* **WHAT YOU ARE ASKED TO DO**
Wherever a line in the records below contains "checkbox", copy that line.
※
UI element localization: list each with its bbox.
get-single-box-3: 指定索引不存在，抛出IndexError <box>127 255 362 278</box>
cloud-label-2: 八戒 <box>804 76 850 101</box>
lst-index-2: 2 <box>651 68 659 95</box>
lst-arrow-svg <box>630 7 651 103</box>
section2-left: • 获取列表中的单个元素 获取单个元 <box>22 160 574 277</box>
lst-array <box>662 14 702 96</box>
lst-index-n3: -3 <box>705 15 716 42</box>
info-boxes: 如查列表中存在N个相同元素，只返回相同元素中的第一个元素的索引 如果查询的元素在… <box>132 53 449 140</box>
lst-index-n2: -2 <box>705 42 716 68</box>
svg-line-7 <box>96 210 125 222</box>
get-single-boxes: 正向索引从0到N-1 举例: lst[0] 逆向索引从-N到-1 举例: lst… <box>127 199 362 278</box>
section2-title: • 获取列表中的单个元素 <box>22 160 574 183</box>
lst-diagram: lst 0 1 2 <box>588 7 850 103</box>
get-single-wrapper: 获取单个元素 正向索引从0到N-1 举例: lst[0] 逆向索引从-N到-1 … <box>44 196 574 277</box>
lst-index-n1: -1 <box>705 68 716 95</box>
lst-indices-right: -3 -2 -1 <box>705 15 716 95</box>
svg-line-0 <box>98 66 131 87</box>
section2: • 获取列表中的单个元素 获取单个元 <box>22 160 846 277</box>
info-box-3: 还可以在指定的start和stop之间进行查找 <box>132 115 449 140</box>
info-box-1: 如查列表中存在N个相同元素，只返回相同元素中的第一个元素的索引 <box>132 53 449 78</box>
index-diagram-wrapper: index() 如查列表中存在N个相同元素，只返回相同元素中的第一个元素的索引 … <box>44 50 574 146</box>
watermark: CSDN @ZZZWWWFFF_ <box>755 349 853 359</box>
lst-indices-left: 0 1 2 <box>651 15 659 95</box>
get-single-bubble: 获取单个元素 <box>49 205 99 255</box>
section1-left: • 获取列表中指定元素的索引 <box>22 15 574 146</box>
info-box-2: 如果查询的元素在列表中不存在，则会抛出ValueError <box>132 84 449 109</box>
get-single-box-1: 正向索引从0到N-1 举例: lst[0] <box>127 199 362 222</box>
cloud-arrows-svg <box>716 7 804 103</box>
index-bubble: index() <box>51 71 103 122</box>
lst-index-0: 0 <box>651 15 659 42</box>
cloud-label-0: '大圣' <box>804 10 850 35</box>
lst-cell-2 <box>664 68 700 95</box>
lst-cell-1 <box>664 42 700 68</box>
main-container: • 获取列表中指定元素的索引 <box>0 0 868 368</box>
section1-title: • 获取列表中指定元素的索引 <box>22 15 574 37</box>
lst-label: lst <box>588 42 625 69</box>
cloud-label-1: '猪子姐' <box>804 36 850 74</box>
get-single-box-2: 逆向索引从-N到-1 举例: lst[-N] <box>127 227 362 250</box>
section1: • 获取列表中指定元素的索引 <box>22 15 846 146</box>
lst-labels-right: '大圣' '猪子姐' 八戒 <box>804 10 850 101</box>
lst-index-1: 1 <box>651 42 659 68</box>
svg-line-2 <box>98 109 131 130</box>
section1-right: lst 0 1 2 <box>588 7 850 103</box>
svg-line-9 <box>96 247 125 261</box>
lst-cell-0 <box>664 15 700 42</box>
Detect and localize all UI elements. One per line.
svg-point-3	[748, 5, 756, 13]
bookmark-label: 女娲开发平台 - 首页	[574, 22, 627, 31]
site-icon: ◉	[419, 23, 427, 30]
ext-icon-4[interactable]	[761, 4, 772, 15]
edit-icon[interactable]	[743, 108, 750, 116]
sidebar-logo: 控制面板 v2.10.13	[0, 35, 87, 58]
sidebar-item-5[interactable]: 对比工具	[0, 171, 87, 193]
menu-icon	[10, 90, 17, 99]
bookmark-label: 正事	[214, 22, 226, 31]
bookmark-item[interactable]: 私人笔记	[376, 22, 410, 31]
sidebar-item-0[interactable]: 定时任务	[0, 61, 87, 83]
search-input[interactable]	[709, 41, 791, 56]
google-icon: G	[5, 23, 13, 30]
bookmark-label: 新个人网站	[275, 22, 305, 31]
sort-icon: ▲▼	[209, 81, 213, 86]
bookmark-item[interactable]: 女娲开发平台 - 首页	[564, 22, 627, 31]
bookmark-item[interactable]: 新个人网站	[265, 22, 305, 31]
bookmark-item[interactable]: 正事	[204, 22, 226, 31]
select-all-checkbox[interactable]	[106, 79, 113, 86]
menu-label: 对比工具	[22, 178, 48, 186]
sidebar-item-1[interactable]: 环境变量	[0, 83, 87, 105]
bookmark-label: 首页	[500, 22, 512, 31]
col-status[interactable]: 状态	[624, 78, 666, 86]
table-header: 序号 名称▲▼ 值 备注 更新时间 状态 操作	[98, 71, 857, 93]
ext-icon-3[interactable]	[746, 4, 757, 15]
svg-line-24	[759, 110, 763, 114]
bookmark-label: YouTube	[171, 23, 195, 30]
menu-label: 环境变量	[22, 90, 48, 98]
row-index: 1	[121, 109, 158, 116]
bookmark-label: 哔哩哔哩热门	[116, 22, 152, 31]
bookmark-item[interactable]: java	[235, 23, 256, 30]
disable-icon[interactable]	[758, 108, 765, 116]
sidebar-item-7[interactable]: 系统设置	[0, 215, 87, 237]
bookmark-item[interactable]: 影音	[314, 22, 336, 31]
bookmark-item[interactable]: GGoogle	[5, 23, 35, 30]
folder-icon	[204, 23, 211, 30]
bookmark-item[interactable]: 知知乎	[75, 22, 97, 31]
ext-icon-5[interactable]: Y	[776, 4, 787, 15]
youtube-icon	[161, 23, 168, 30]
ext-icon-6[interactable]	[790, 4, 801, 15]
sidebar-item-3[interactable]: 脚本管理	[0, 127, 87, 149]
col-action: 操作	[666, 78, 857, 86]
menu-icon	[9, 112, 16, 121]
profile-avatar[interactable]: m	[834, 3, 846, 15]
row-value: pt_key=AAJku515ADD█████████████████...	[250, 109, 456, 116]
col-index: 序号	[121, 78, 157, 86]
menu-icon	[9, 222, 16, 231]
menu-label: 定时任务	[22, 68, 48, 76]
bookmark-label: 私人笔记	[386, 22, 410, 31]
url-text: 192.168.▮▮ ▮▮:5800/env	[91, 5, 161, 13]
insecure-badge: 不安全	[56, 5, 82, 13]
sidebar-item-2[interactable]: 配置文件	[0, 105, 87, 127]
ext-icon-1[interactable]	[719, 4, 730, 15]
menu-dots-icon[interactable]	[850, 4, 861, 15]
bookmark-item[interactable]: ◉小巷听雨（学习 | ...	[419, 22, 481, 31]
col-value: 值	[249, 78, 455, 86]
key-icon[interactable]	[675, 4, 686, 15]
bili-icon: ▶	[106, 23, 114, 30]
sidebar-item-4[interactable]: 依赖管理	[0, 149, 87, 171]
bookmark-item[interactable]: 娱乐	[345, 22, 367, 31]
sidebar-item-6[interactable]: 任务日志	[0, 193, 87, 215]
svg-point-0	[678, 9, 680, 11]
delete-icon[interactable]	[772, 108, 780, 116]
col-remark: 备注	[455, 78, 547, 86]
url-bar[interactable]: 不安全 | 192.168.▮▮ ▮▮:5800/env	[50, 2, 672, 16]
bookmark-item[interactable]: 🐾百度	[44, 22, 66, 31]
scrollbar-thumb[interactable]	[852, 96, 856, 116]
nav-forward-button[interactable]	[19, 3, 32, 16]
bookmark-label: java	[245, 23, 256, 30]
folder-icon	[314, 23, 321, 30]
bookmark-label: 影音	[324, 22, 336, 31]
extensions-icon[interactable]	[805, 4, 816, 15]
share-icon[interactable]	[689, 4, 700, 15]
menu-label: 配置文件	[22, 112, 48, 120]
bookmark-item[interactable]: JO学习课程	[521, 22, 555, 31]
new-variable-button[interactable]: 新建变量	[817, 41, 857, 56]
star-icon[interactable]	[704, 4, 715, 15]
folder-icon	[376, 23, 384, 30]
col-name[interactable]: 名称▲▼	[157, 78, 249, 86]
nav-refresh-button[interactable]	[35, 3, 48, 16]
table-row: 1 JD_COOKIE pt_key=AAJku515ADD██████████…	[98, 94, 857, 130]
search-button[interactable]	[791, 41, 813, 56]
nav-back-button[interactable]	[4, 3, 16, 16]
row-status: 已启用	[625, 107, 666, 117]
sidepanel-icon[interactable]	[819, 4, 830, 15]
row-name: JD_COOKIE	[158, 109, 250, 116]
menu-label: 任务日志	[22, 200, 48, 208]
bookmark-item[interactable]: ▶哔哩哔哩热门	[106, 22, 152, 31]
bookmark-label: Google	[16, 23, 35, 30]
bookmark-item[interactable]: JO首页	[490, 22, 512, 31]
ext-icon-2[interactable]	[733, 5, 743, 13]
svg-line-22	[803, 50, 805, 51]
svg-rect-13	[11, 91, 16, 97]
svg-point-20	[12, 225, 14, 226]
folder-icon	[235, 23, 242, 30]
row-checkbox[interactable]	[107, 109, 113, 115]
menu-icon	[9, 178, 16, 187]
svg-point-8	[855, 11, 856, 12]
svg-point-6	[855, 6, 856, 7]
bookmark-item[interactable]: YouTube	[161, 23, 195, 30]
※
* **TASK SOLUTION**
select-all-checkbox[interactable]	[106, 79, 113, 86]
row-checkbox[interactable]	[107, 109, 113, 115]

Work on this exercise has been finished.